2. Review of the clinical record for patient #1 revealed the patient was admitted with a diagnosis that included degenerative joint disease lumbar spine. On 6/26/13 at 0513, nursing documented the patient was yelling from the room and staff found him sitting on the floor beside the bed near bathroom. An abrasion noted on his right forearm. The record lacked a Post Fall Assessment Form, which includes a full system assessment that is completed immediately after a fall.
The Director of the Critical Care Step Down Unit reviewed the above record on 7/31/13 at 1100 and agreed the record did not have a Post Fall Assessment, as directed by hospital policy.
3. Review of the clinical record for patient #2 revealed a Risk Management Report, dated 7/13/13, which documents a fall suffered by the patient at 0625 that morning.
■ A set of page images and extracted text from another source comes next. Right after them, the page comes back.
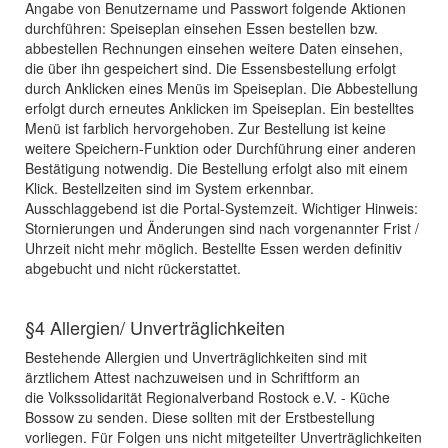
Angabe von Benutzername und Passwort folgende Aktionen
durchführen: Speiseplan einsehen Essen bestellen bzw.
abbestellen Rechnungen einsehen weitere Daten einsehen,
die über ihn gespeichert sind. Die Essensbestellung erfolgt
durch Anklicken eines Menüs im Speiseplan. Die Abbestellung
erfolgt durch erneutes Anklicken im Speiseplan. Ein bestelltes
Menü ist farblich hervorgehoben. Zur Bestellung ist keine
weitere Speichern-Funktion oder Durchführung einer anderen
Bestätigung notwendig. Die Bestellung erfolgt also mit einem
Klick. Bestellzeiten sind im System erkennbar.
Ausschlaggebend ist die Portal-Systemzeit. Wichtiger Hinweis:
Stornierungen und Änderungen sind nach vorgenannter Frist /
Uhrzeit nicht mehr möglich. Bestellte Essen werden definitiv
abgebucht und nicht rückerstattet.
§4 Allergien/ Unverträglichkeiten
Bestehende Allergien und Unverträglichkeiten sind mit
ärztlichem Attest nachzuweisen und in Schriftform an
die Volkssolidarität Regionalverband Rostock e.V. - Küche
Bossow zu senden. Diese sollten mit der Erstbestellung
vorliegen. Für Folgen uns nicht mitgeteilter Unverträglichkeiten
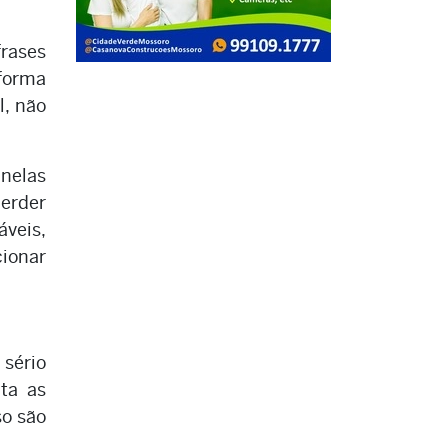
frases
 forma
l, não
nelas
erder
áveis,
cionar
 sério
ta as
so são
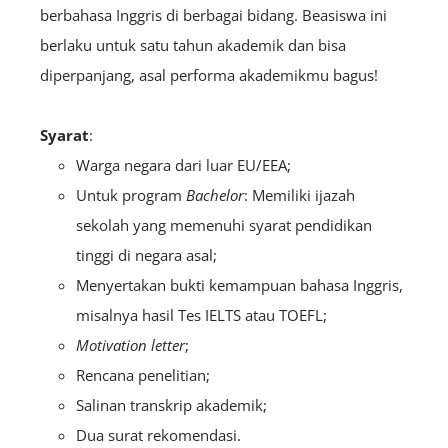
berbahasa Inggris di berbagai bidang. Beasiswa ini
berlaku untuk satu tahun akademik dan bisa
diperpanjang, asal performa akademikmu bagus!
Syarat
:
Warga negara dari luar EU/EEA;
Untuk program
Bachelor
: Memiliki ijazah
sekolah yang memenuhi syarat pendidikan
tinggi di negara asal;
Menyertakan bukti kemampuan bahasa Inggris,
misalnya hasil Tes IELTS atau TOEFL;
Motivation letter
;
Rencana penelitian;
Salinan transkrip akademik;
Dua surat rekomendasi.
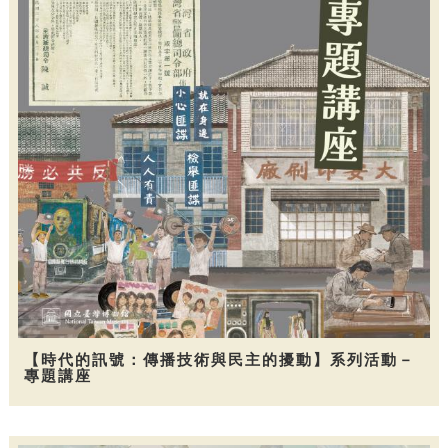
【時代的訊號：傳播技術與民主的擾動】系列活動－
專題講座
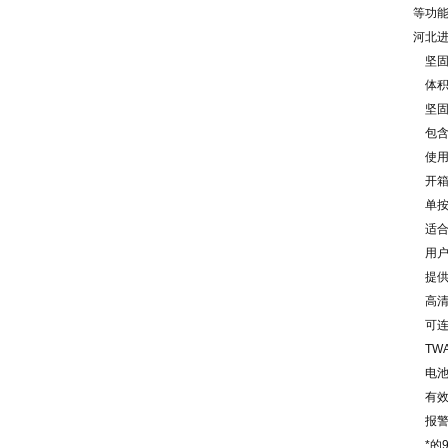
等功
河北进
坚固
体积
坚固
包含
使用
开箱
单按
适合
用户
提供
高清
可连
TWA
电池
有效
报警
*的9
The first set of vital signs recorded following the fall were documented at 0835. The first assessment of the patient following the fall was documented at 0743 and is identified as a "Standard Shift Assessment". There was no documentation describing either the fall, the assessment findings or the interventions implemented, in the clinical record. There was no Post Fall Assessment Form found in the clinical record.
An interview was conducted with the Director of 2 South/Step Down Unit on 7/30/13 at 1050. She reviewed the above record and agreed with the findings. She was unable to explain the lack of documentation, per policy, in the record. She stated her expectation would be to have a description of the fall, the assessment findings, and the interventions implemented, documented in the clinical record, per policy.
4. Review of the clinical record for patient #3 revealed a Risk Management Report, dated 6/1/13, which documents a fall suffered by the patient at 0200 that morning. The first set of vital signs recorded following the fall were documented at 0416. The first assessment of the patient following the fall was documented at 0445 and is identified as a "Standard Shift Assessment". There was a nursing note at 0223 stating, "Note: re:fall, Lamis and Neuro checks unchanged, staff member at bedside." There was no documentation of assessment findings, or interventions implemented, in the clinical record. Additionally, there was no Post Fall Assessment Form found in the clinical record.
An interview was conducted with the Director of 2 South/Step-Down Unit on 7/31/13 at 1115. She reviewed the above record and agreed with the findings. She was unable to explain the lack of documentation, per policy, in the record. She stated her expectation would be to have the interventions documented in the clincial record, per policy.